After this, we decided to rest a bit, but Federica had explained to us how to get to the Necropolis, and we wanted to go there. Turned out, it was, of course, at the bottom of the Orvieto hill-top ... which meant not only a down-hill walk, but quite a walk back up! Decided to try it (putting those 10,000 steps to good use...); and it was lovely! We wound around the walk-way heading down; lovely not too steep descent, and right at the bottom was a funky little restaurant! As we had somehow managed to skip lunch, we stopped for drinks and sandwiches – R had mozzarella and tomato on baguette; I had a panino (don’t know the difference between that and panini, but that’s what it was called!) of ham and cheese; both were great! We then toured the necropolis. Interesting, although like a lot of Egyptian tombs, everything that could be moved out into museums has been moved – but the tombs themselves are still standing, and you can wander freely as you want! Just wish we would have brought a flashlight, as these places are DARK inside! Decided then to walk back up, hopefully to avoid what looked to be a lot like rain heading our way – and we did – and it wasn’t bad at all! (Although we both figured that a month ago we’d never have been able to make it – all that walking is really great!) Wandered back into town (stopping along the way for my daily gelato fix...) and back to the hotel, where we settled down for a well deserved nap!
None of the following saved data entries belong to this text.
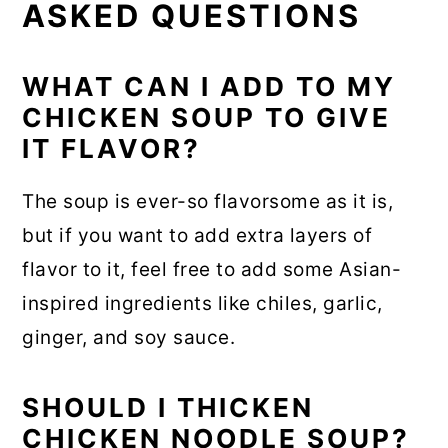
ASKED QUESTIONS
WHAT CAN I ADD TO MY
CHICKEN SOUP TO GIVE
IT FLAVOR?
The soup is ever-so flavorsome as it is,
but if you want to add extra layers of
flavor to it, feel free to add some Asian-
inspired ingredients like chiles, garlic,
ginger, and soy sauce.
SHOULD I THICKEN
CHICKEN NOODLE SOUP?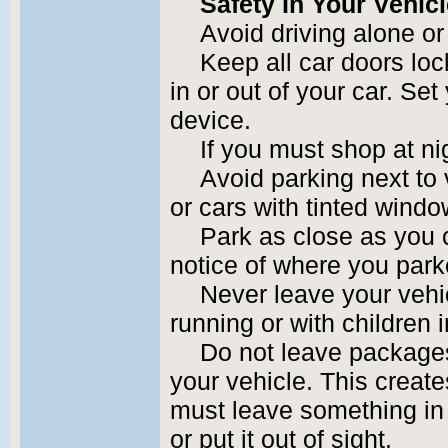
Safety In Your Vehic
Avoid driving alone or 
Keep all car doors lo
in or out of your car. Set
device.
If you must shop at nig
Avoid parking next to 
or cars with tinted windo
Park as close as you 
notice of where you park
Never leave your vehi
running or with children i
Do not leave packages
your vehicle. This create
must leave something in t
or put it out of sight.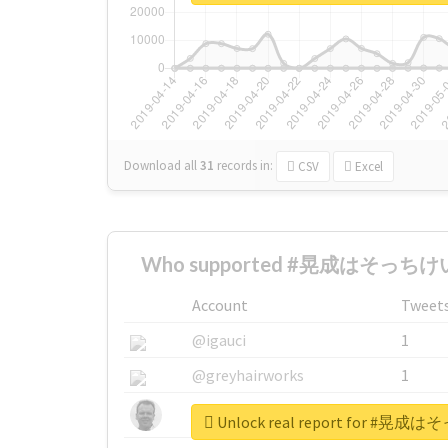
Download all
31
records
in:
CSV
Excel
Who supported #晃成はそっちけい
Account
Tweet
@igauci
1
@greyhairworks
1
@glynmottershead
1
Unlock real report for 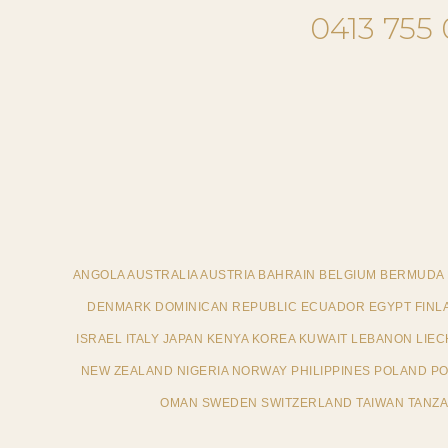
0413 755
ANGOLA AUSTRALIA AUSTRIA BAHRAIN BELGIUM BERMUDA
DENMARK DOMINICAN REPUBLIC ECUADOR EGYPT FINL
ISRAEL ITALY JAPAN KENYA KOREA KUWAIT LEBANON LI
NEW ZEALAND NIGERIA NORWAY PHILIPPINES POLAND POR
OMAN SWEDEN SWITZERLAND TAIWAN TANZAN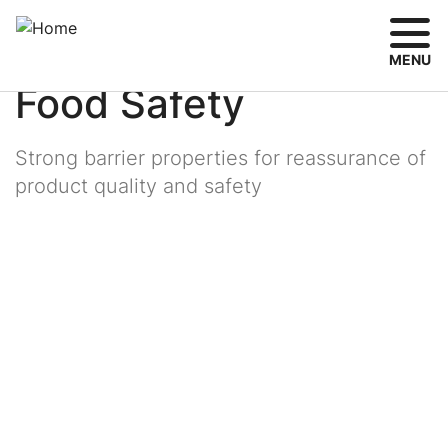
Skip
Breadcrumb
Toggle
Share
Aerosol & Food Packaging Trends
to
main
MENU
content
Food Safety
Strong barrier properties for reassurance of
product quality and safety
Image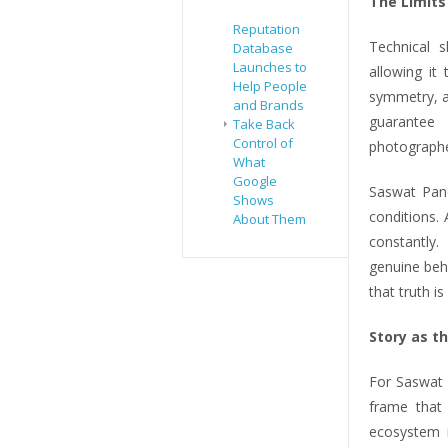
The Limits
Reputation
Technical s
Database
Launches to
allowing it
Help People
symmetry, a
and Brands
guarantee
Take Back
Control of
photographe
What
Google
Saswat Pand
Shows
conditions.
About Them
constantly
genuine beha
that truth i
Story as t
For Saswat 
frame that 
ecosystem i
Up now, and planning 1) how to get to Bologna tomorrow (note: Have NO idea what to see or do once we get there, but perhaps inspiration will strike once we get there...) and 2) what to see in Le Marche when we get there on Saturday! I’m just looking forward to the washer, but then you all know that by now, yes?! So, here’s to another incredibly beautiful day in Italy! More later!

Ciao!
m

Tuesday, May 15, 2007

Bella Orvieto!




Ciao!

Well, we made it out of Rome! Up fairly early this morning, as we needed to get (re)organized and (re)packed for the next phase of our trip – Rome to Orvieto to Bologna, then the agriturismos. Have to admit that getting organized for a car trip is MUCH easier than getting on a plane; somehow all those liquids and gels do tend to get about! However, still WAY too much to schlep, even if it was just around the corner! Checked out of La Residenza; will definitely want to return there! and around the corner to a very tiny Europcar office. Got the paperwork done, and our car was brought around (probably from the exact same garage we were to have picked it up from originally!) and talk about SMALL! Whew! Our baggage doesn’t totally fit in the trunk, even though it is a 4-door hatch-back!! So, one small black bag on the floor of the backseat. It is a cute, new Fiat with only 6,000 km on it. Drives really well, but wow, are we spoiled from our days with the Ford S-Max in France! And, while the windows are automatic, there is no cruise control, no automatic mirror folding, and only 5 speeds instead of 6! Reverse is, however, at the opposite end of the spectrum from 1st, so imagine we’ll be just fine! We didn’t have the greatest map to get us out of Rome, but R did a great job getting us out. The nice thing about Rome (and several other big Italian and French cities) is that they have ring-roads so no matter which way you go, you’ll somehow finally manage to get to the countryside, and eventually going in the right direction! So, out of Rome and zooming north! Actually have run into some interesting weather! It was getting darker and darker, and finally started to rain! Was lovely! We actually skirted the bulk of the storm, but the few drops we had were welcome, and at least things are now a bit cooler than yesterday!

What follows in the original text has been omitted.